(Beginning of Records shown)

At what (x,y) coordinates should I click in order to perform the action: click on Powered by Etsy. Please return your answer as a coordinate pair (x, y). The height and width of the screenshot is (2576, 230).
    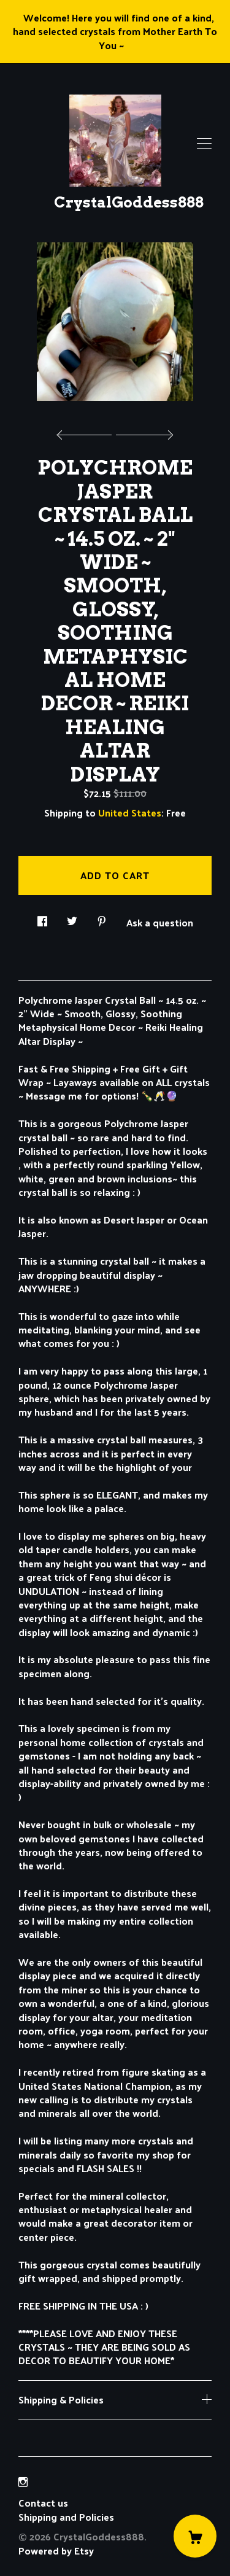
    Looking at the image, I should click on (56, 2550).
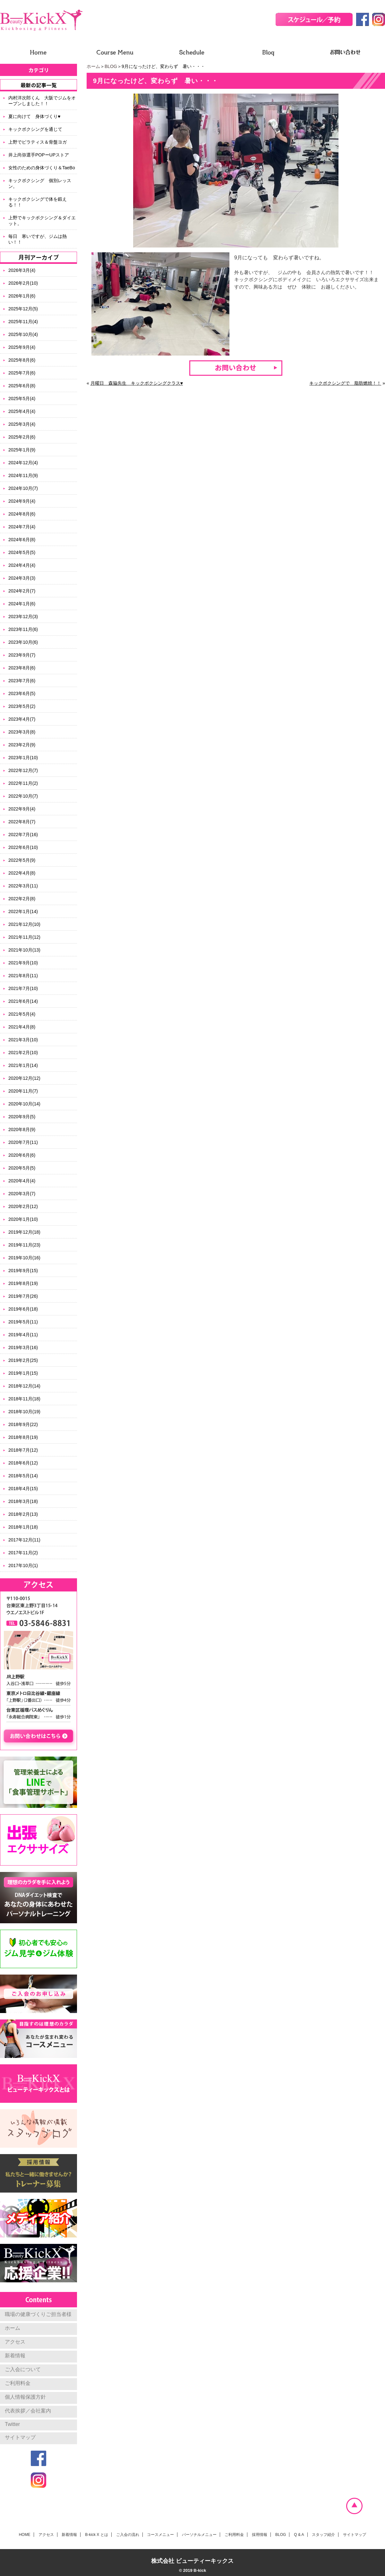  I want to click on アクセス, so click(15, 2342).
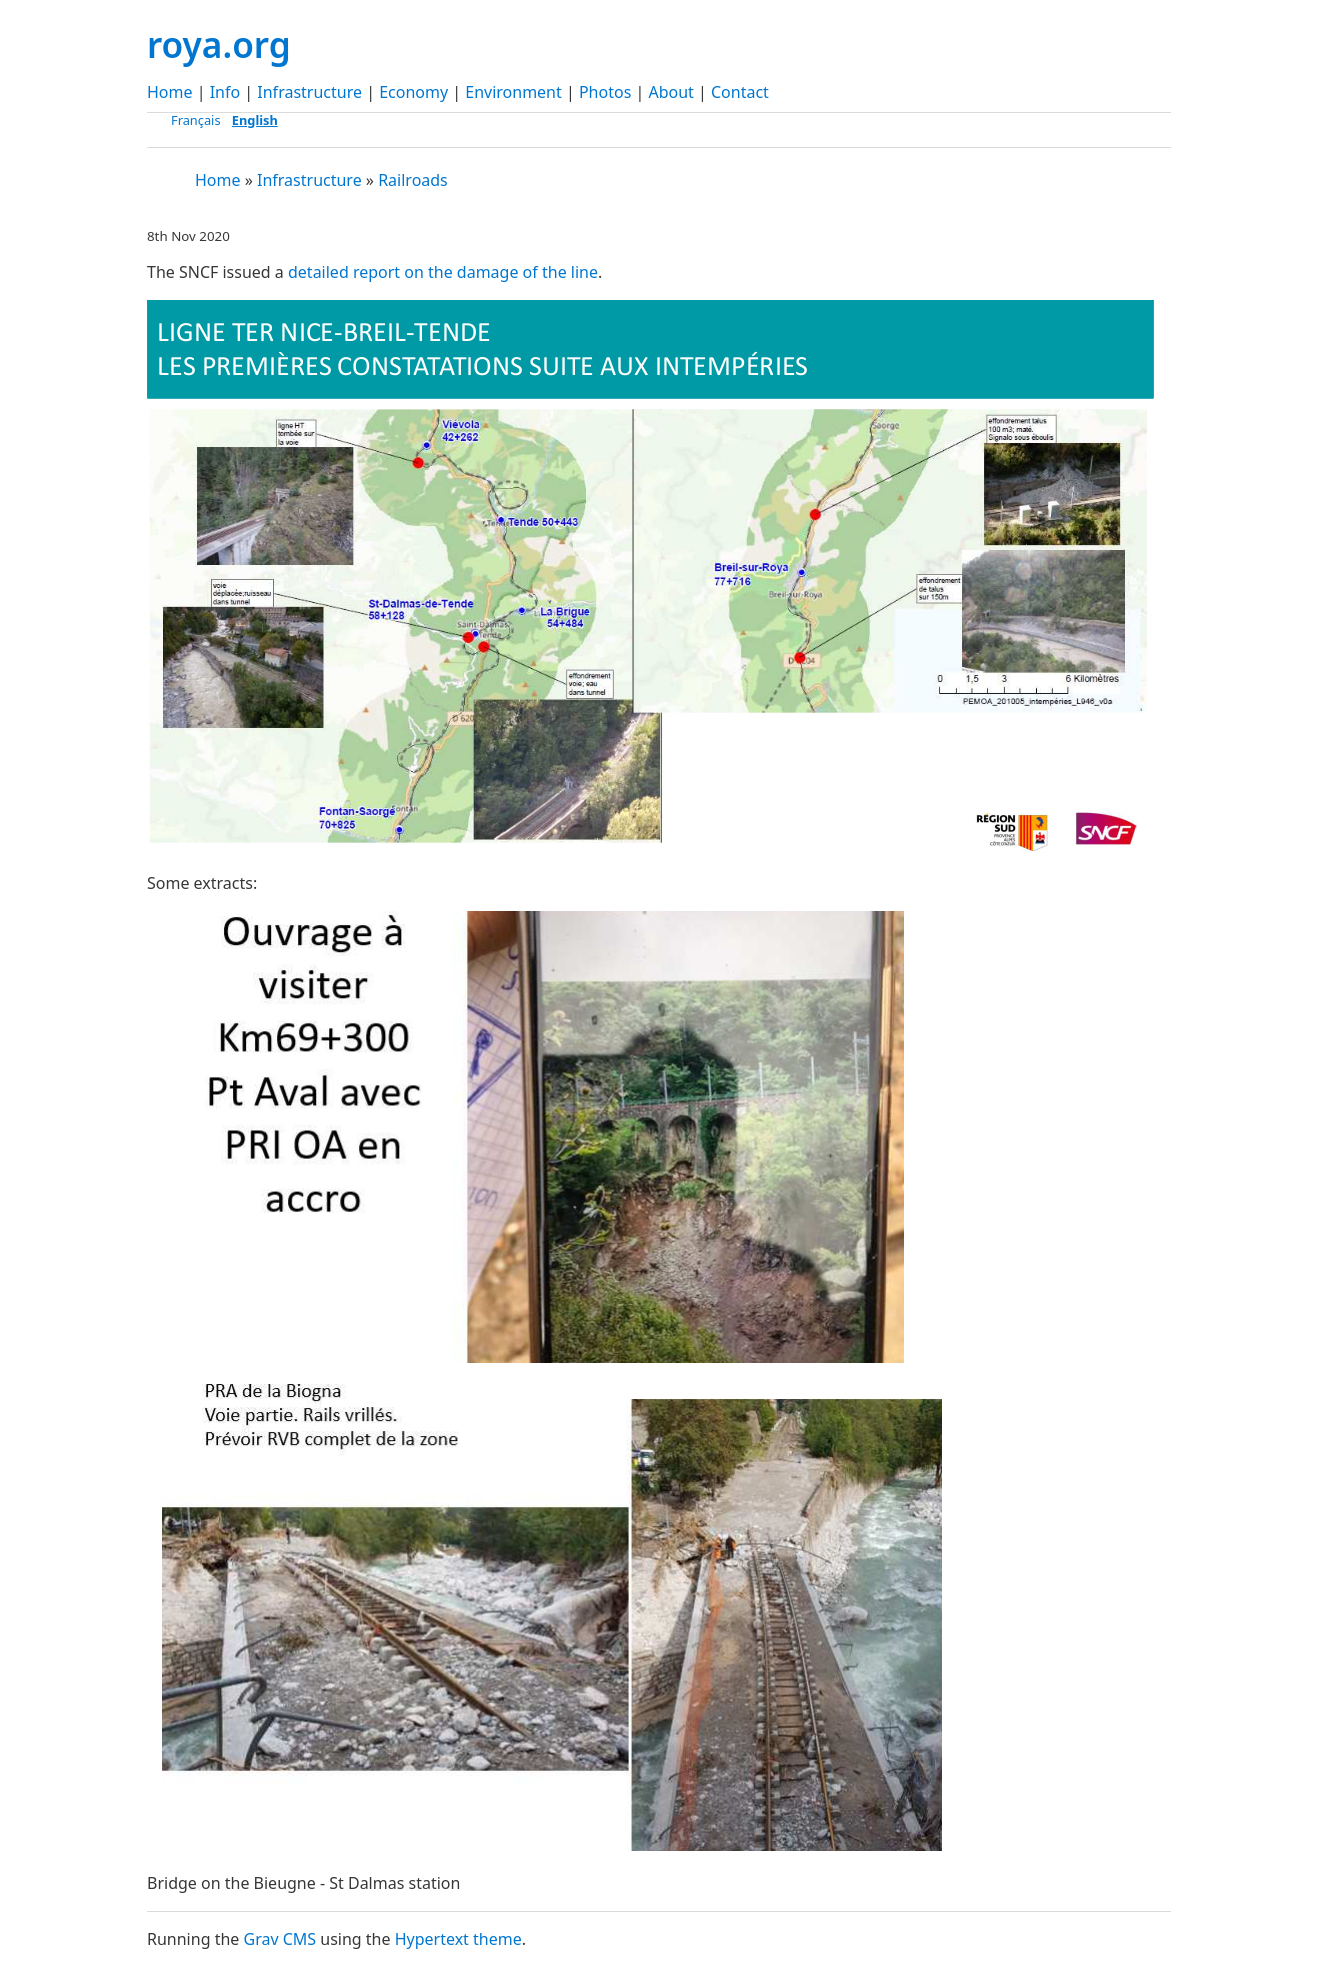  I want to click on Photos, so click(605, 92).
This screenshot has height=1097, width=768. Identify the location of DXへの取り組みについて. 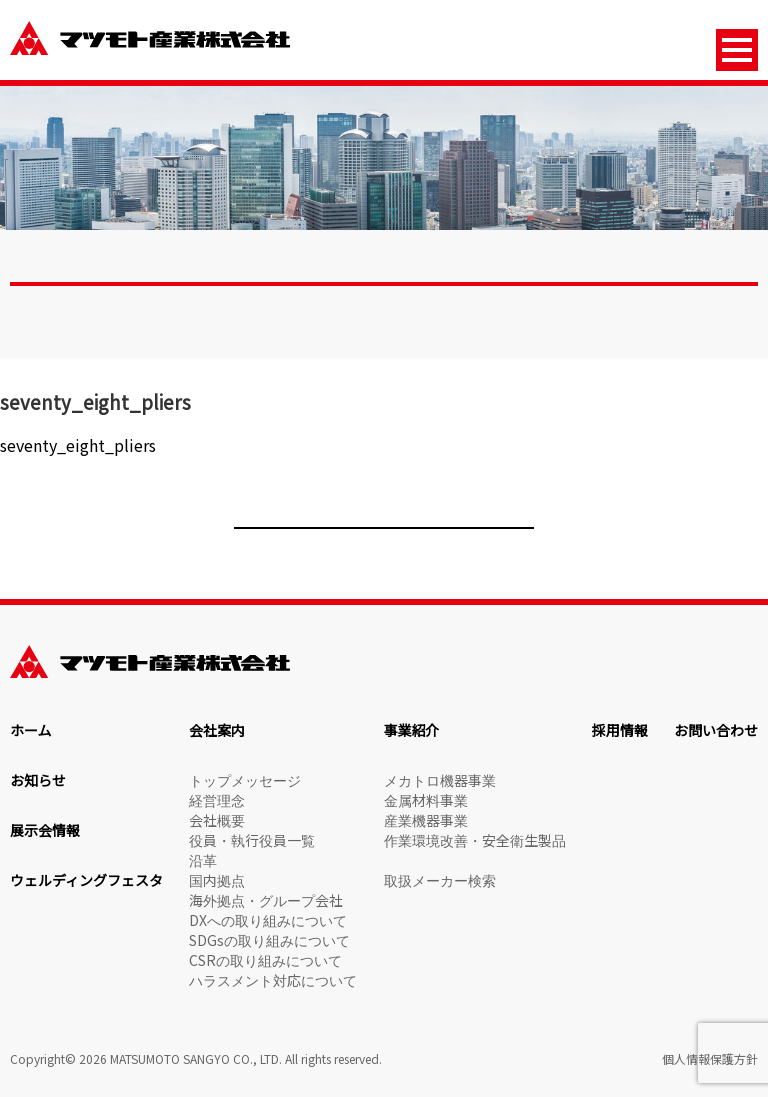
(268, 920).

(End of Records shown)

▶ [What needs to be done]: Please write out the entire listing above exactly, but leave the pictures out.

▶ [Your response]:
At what (x,y) coordinates should I click in order to perform the action: click on Powered by Etsy. Please return your answer as a coordinate pair (x, y). The height and width of the screenshot is (2576, 230).
    Looking at the image, I should click on (56, 2550).
  I want to click on アクセス, so click(15, 2342).
  I want to click on Photos, so click(605, 92).
This screenshot has height=1097, width=768. Identify the location of DXへの取り組みについて. 
(268, 920).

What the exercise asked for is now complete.